What you should do =
Scan the data for "samples" and copy the lines it appears in.

BEGIN

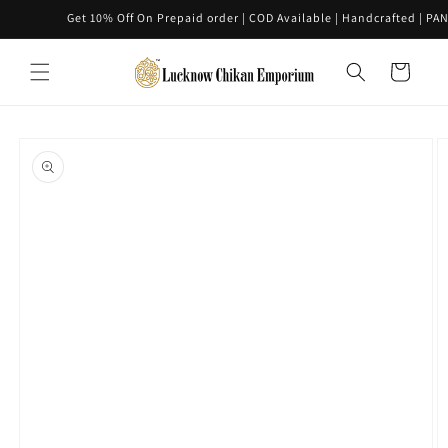
Skip to
Get 10% Off On Prepaid order | COD Available | Handcrafted | PAN IN
content
Cart
Skip to
product
information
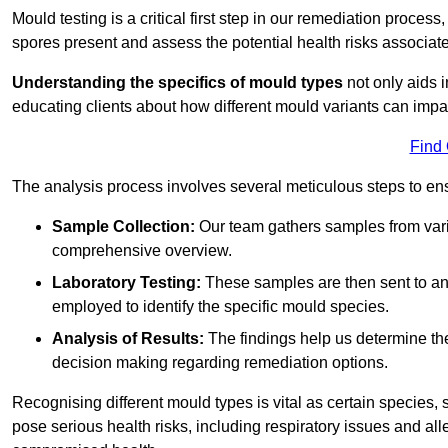
Mould testing is a critical first step in our remediation process
spores present and assess the potential health risks associat
Understanding the specifics of mould types
not only aids i
educating clients about how different mould variants can impa
Find
The analysis process involves several meticulous steps to e
Sample Collection:
Our team gathers samples from vari
comprehensive overview.
Laboratory Testing:
These samples are then sent to a
employed to identify the specific mould species.
Analysis of Results:
The findings help us determine th
decision making regarding remediation options.
Recognising different mould types is vital as certain species,
pose serious health risks, including respiratory issues and all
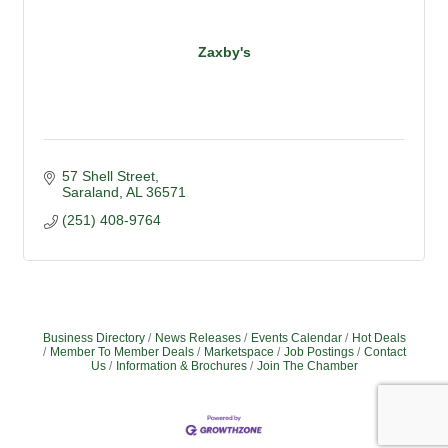
Zaxby's
57 Shell Street
Saraland
AL
36571
(251) 408-9764
Business Directory
News Releases
Events Calendar
Hot Deals
Member To Member Deals
Marketspace
Job Postings
Contact
Us
Information & Brochures
Join The Chamber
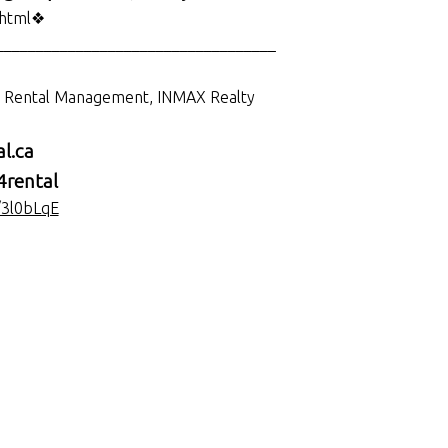
.html❖
___________________________________
d Rental Management, INMAX Realty
l.ca
rental
/3l0bLqE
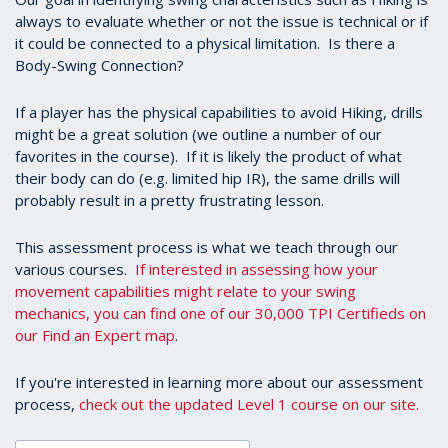
always to evaluate whether or not the issue is technical or if
it could be connected to a physical limitation. Is there a
Body-Swing Connection?
If a player has the physical capabilities to avoid Hiking, drills
might be a great solution (we outline a number of our
favorites in the course). If it is likely the product of what
their body can do (e.g. limited hip IR), the same drills will
probably result in a pretty frustrating lesson.
This assessment process is what we teach through our
various courses.
If interested in assessing how your
movement capabilities might relate to your swing
mechanics, you can find one of our 30,000 TPI Certifieds on
our Find an Expert map
.
If you're interested in learning more about our assessment
process,
check out the updated Level 1 course on our site.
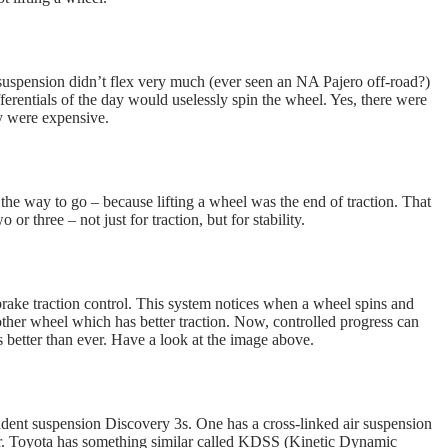
 suspension didn’t flex very much (ever seen an NA Pajero off-road?)
ifferentials of the day would uselessly spin the wheel. Yes, there were
ey were expensive.
the way to go – because lifting a wheel was the end of traction. That
 or three – not just for traction, but for stability.
 brake traction control. This system notices when a wheel spins and
 other wheel which has better traction. Now, controlled progress can
 better than ever. Have a look at the image above.
dent suspension Discovery 3s. One has a cross-linked air suspension
clear. Toyota has something similar called KDSS (Kinetic Dynamic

END

Your solution =
Our team gathers samples from vari
These samples are then sent to a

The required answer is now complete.